Certaines parties de la zone de guerre sont constituées d'une jungle extrêmement dense qui fournit une excellente couverture.
De plus, la zone de guerre comporte de longues routes isolées qui sont idéales pour les tireurs d'élite.
Au cours des sept dernières années, la Renamo - un groupe d'opposition armé représenté au Parlement - a montré que quelques tireurs d'élite pouvaient semer le chaos en fermant sporadiquement la principale route nord-sud.Et si la ligne de l'IS est correcte, alors il est fort probable qu'il envoie de l'argent, des armes et des djihadistes pour prendre en charge la guerre locale et l'intensifier.
Cette guerre ne sera pas terminée ; elle sera simplement repoussée au point où elle se trouvait il y a deux ans.
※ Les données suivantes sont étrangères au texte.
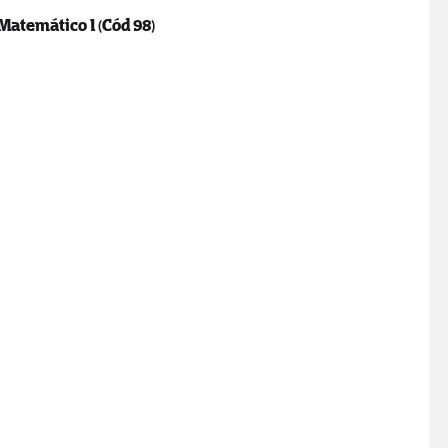
s Matemático I
(Cód 98)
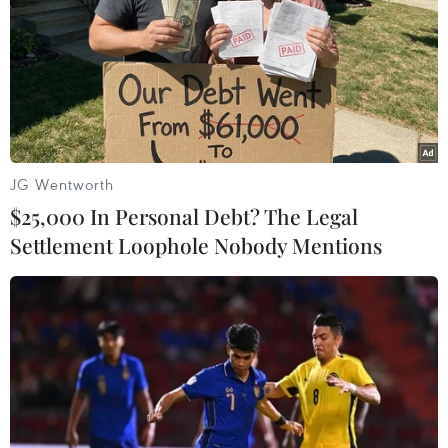
Conilon Robusta.
Góp phần thúc đẩy giá càphê Arabica tại New
York suy yếu trở lại là tỷ giá đồng real tăng
0,93% lên ở mức 1 USD đổi 4,9980 real./.
(TTXVN/Vietnam+)
JG Wentworth
$25,000 In Personal Debt? The Legal
Settlement Loophole Nobody Mentions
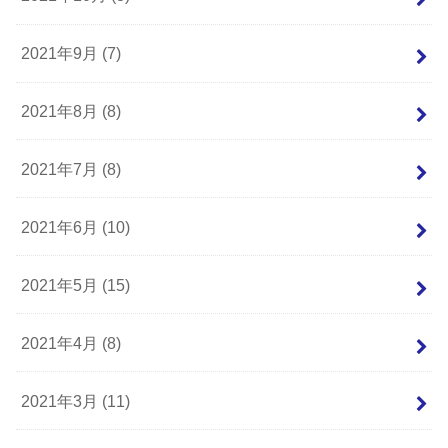
2021年9月 (7)
2021年8月 (8)
2021年7月 (8)
2021年6月 (10)
2021年5月 (15)
2021年4月 (8)
2021年3月 (11)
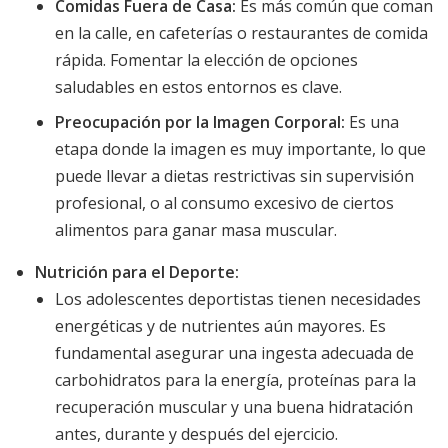
Comidas Fuera de Casa:
Es más común que coman
en la calle, en cafeterías o restaurantes de comida
rápida. Fomentar la elección de opciones
saludables en estos entornos es clave.
Preocupación por la Imagen Corporal:
Es una
etapa donde la imagen es muy importante, lo que
puede llevar a dietas restrictivas sin supervisión
profesional, o al consumo excesivo de ciertos
alimentos para ganar masa muscular.
Nutrición para el Deporte:
Los adolescentes deportistas tienen necesidades
energéticas y de nutrientes aún mayores. Es
fundamental asegurar una ingesta adecuada de
carbohidratos para la energía, proteínas para la
recuperación muscular y una buena hidratación
antes, durante y después del ejercicio.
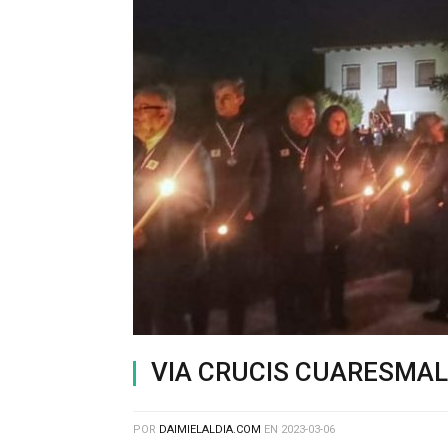
VIA CRUCIS CUARESMAL
POR
DAIMIELALDIA.COM
EN
2023-03-06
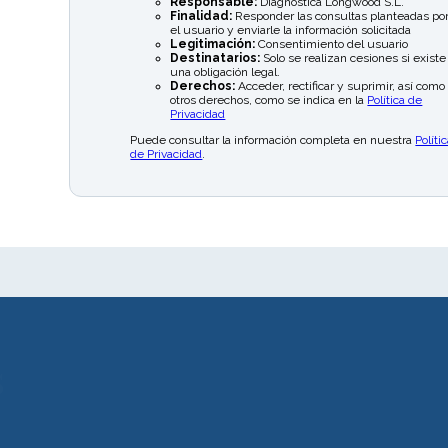
Responsable:
Diagnóstica Longwood S.L.
Finalidad:
Responder las consultas planteadas po
el usuario y enviarle la información solicitada
Legitimación:
Consentimiento del usuario
Destinatarios:
Solo se realizan cesiones si existe
una obligación legal.
Derechos:
Acceder, rectificar y suprimir, así como
otros derechos, como se indica en la
Política de
Privacidad
Puede consultar la información completa en nuestra
Políti
de Privacidad
.
s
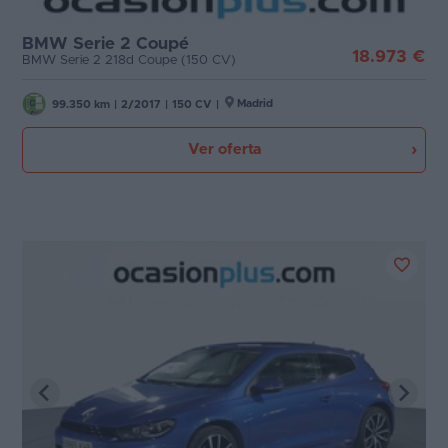
BMW Serie 2 Coupé
18.973 €
BMW Serie 2 218d Coupe (150 CV)
Madrid
99.350 km
|
2/2017
|
150 CV
|
Ver oferta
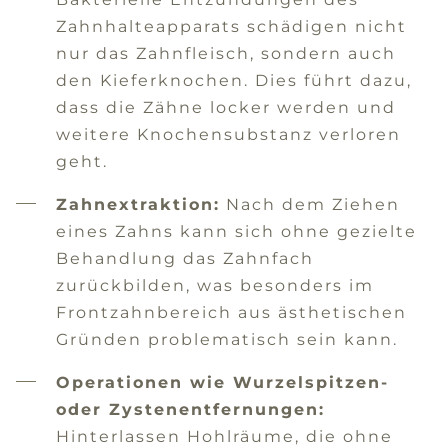
Zahnhalteapparats schädigen nicht
nur das Zahnfleisch, sondern auch
den Kieferknochen. Dies führt dazu,
dass die Zähne locker werden und
weitere Knochensubstanz verloren
geht.
Zahnextraktion:
Nach dem Ziehen
eines Zahns kann sich ohne gezielte
Behandlung das Zahnfach
zurückbilden, was besonders im
Frontzahnbereich aus ästhetischen
Gründen problematisch sein kann.
Operationen wie Wurzelspitzen-
oder Zystenentfernungen:
Hinterlassen Hohlräume, die ohne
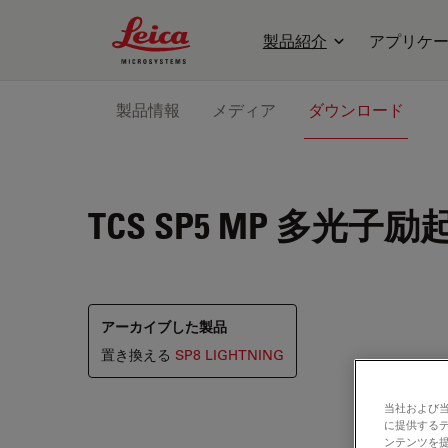
Leica Microsystems Logo
製品紹介
アプリケ
製品情報
メディア
ダウンロード
TCS SP5 MP
多光子励
アーカイブした製品
置き換える
SP8 LIGHTNING
当社および
に提供する
ンテンツを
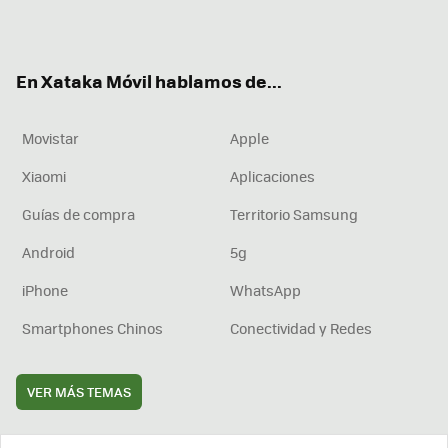
ter
ebo
tub
agr
boa
ok
e
am
rd
En Xataka Móvil hablamos de...
Movistar
Apple
Xiaomi
Aplicaciones
Guías de compra
Territorio Samsung
Android
5g
iPhone
WhatsApp
Smartphones Chinos
Conectividad y Redes
VER MÁS TEMAS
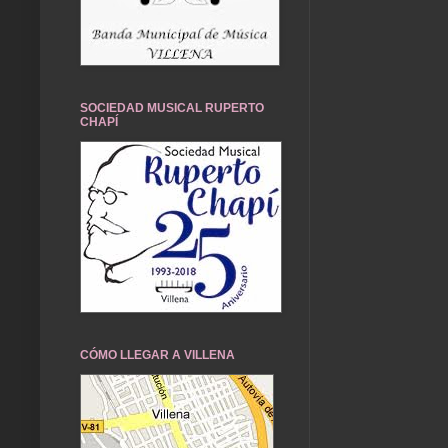
SOCIEDAD MUSICAL RUPERTO
CHAPÍ
CÓMO LLEGAR A VILLENA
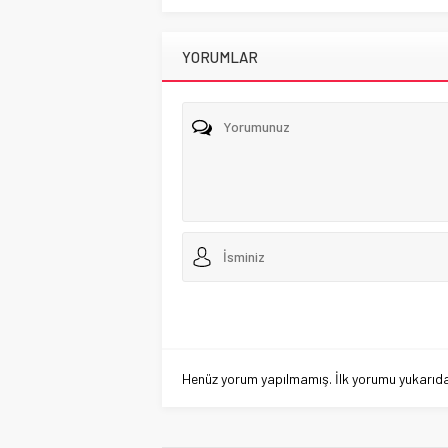
YORUMLAR
Henüz yorum yapılmamış. İlk yorumu yukarıdaki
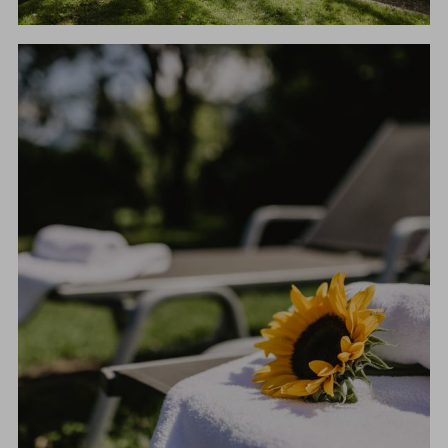
AUSFLUGSTIPPS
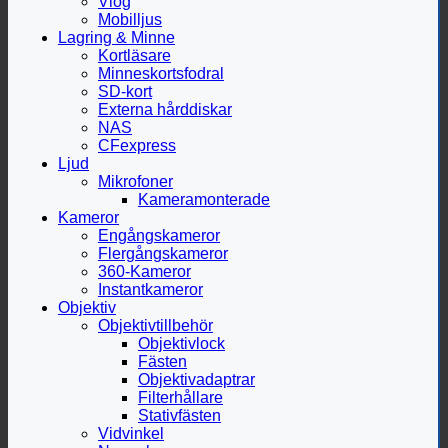
Vlog
Mobilljus
Lagring & Minne
Kortläsare
Minneskortsfodral
SD-kort
Externa hårddiskar
NAS
CFexpress
Ljud
Mikrofoner
Kameramonterade
Kameror
Engångskameror
Flergångskameror
360-Kameror
Instantkameror
Objektiv
Objektivtillbehör
Objektivlock
Fästen
Objektivadaptrar
Filterhållare
Stativfästen
Vidvinkel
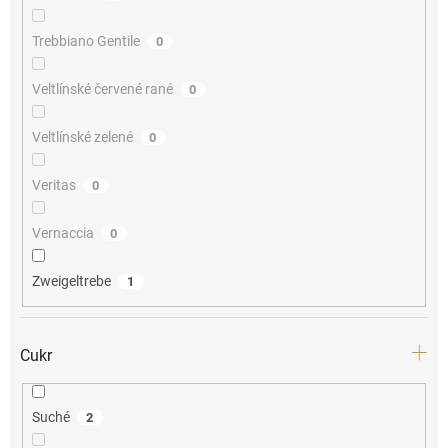
Trebbiano Gentile
0
Veltlínské červené rané
0
Veltlínské zelené
0
Veritas
0
Vernaccia
0
Zweigeltrebe
1
Cukr
Suché
2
Au début de cette année, Amnesty International a accusé le gouvernement et les insurgés de "crimes de guerre", de sorte que de nombreuses personnes seront effrayées par le retour des soldats et des policiers mozambicains. Et les insurgés sont des gens de la région, connus de leurs communautés.
Ils ont capturé Palma et Mocímboa da Praia l'année dernière en envoyant d'abord des membres connus localement dans la ville pour qu'ils restent avec leur famille ou leurs partisans.
Les guerres civiles se terminent rarement de manière militaire. Il faut aussi résoudre le grief.
Des entretiens avec des personnes capturées et libérées par les insurgés confirment que beaucoup ne sont là que pour l'argent et le pillage, et quitteraient l'insurrection si on leur offrait un emploi raisonnable avec un avenir.
Quelques milliers d'emplois pourraient mettre fin à la guerre. Mais les nations prêtes à envoyer des bataillons de troupes coûteux ne paieront pas pour créer des emplois durables sans poser de questions.